WORK INSTRUCTION
Every line below from the one with "Geastrum triplex" through the one with "Evästeasetukset" should be retyped exactly, both ends included; no other lines and no pictures.

DATA TO USE

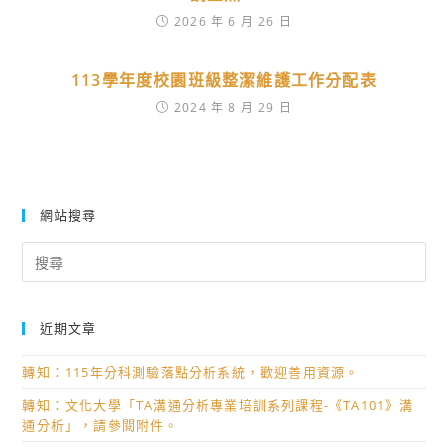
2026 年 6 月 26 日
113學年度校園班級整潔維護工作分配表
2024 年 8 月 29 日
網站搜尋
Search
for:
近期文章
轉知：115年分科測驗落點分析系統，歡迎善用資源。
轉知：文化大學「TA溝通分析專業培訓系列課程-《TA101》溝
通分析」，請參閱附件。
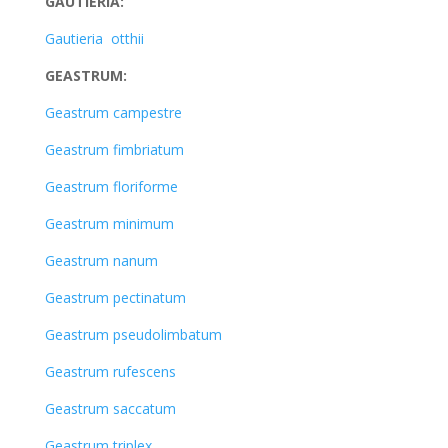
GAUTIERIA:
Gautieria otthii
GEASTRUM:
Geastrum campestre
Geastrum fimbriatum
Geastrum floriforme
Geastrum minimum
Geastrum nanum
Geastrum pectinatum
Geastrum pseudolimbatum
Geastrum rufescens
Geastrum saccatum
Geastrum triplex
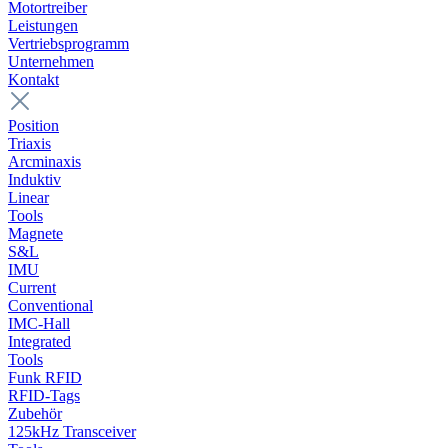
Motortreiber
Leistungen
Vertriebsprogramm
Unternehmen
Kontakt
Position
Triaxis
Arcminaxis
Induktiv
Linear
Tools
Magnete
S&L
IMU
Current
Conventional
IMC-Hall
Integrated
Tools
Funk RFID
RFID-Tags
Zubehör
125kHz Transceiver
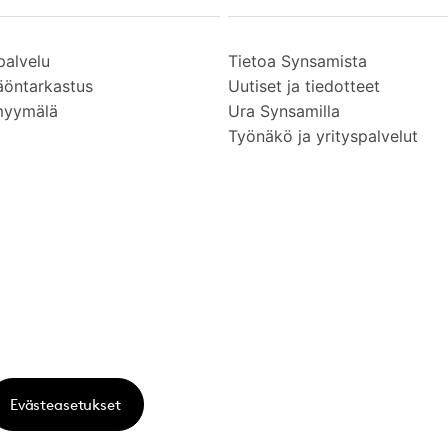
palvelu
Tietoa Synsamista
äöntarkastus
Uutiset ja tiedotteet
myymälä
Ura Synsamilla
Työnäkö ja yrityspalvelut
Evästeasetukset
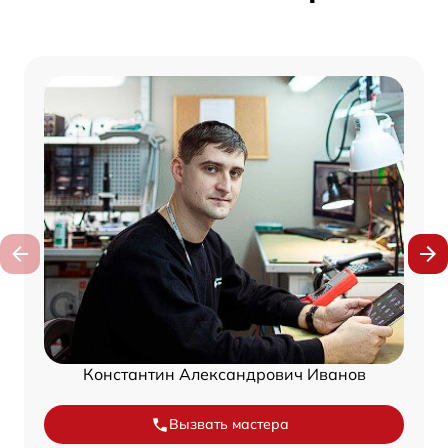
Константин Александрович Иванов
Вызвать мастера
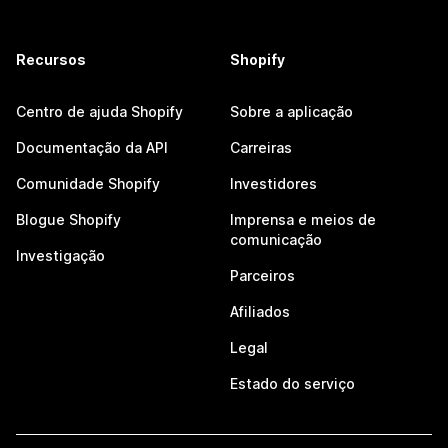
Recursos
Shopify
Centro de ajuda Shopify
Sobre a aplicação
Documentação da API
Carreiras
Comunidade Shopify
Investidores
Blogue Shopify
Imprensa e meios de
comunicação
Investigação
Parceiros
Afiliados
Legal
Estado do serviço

FINAL ANSWER
Geastrum triplex
Motortreiber
Leistungen
Vertriebsprogramm
Unternehmen
Kontakt
Position
Triaxis
Arcminaxis
Induktiv
Linear
Tools
Magnete
S&L
IMU
Current
Conventional
IMC-Hall
Integrated
Tools
Funk RFID
RFID-Tags
Zubehör
125kHz Transceiver
palvelu
Tietoa Synsamista
äöntarkastus
Uutiset ja tiedotteet
myymälä
Ura Synsamilla
Työnäkö ja yrityspalvelut
Evästeasetukset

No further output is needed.